DALLAS (CBSDFW.COM) - A grand jury has decided not to indict Dallas Police Association President Mike Mata on charge of tampering with evidence in the September 2018 Botham Jean murder investigation, CBS 11's J.D. Miles confirmed.

Mata asked that a dash cam be turned off while talking to then-Officer Amber Guyger in a patrol car outside the apartment where it happened.

Mata attorney Robert Rodgers said in a statement, "It is a tremendous relief that things like the constitution, law and facts still matter.

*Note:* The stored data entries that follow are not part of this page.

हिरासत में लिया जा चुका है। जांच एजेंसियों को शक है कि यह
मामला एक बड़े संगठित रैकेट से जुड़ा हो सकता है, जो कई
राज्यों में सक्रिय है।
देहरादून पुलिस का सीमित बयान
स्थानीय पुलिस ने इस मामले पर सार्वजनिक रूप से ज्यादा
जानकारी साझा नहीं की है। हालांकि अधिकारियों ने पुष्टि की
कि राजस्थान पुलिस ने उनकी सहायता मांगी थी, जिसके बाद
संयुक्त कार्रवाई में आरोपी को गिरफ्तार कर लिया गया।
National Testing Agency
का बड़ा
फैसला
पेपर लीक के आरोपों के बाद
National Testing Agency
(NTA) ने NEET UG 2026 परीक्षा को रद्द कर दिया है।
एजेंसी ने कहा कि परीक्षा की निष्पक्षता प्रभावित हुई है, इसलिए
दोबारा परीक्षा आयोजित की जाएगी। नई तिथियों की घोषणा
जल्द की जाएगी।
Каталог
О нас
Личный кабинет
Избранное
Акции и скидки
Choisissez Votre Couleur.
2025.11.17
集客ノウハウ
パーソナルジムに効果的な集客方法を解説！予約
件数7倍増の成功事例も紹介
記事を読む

Mike Mata  did absolutely nothing wrong in protecting an officer's rights."

During the Amber Guyger murder trial, prosecutors used security camera video to suggest the Dallas Police Association acted improperly when Mata arrived on the scene after the shooting.

He leaned into a patrol car Guyger was sitting in the back of and told another officer to turn off a dash cam while Guyger was on the phone with her attorney.

It was enough for civil rights activists to accuse the officer's group of trying to cover up and clean up Guyger's account of what happened before she would face questioning.

The Texas Fraternal Order Of Police President Steve Stribley said in a statement back in October 2019, they support Mata, saying he responded to the Guyger shooting in his capacity as President of the Dallas Police Association and he had a legal responsibility to request recording devices in a squad car to be turned off as Guyger was going to talk to her attorney on the phone.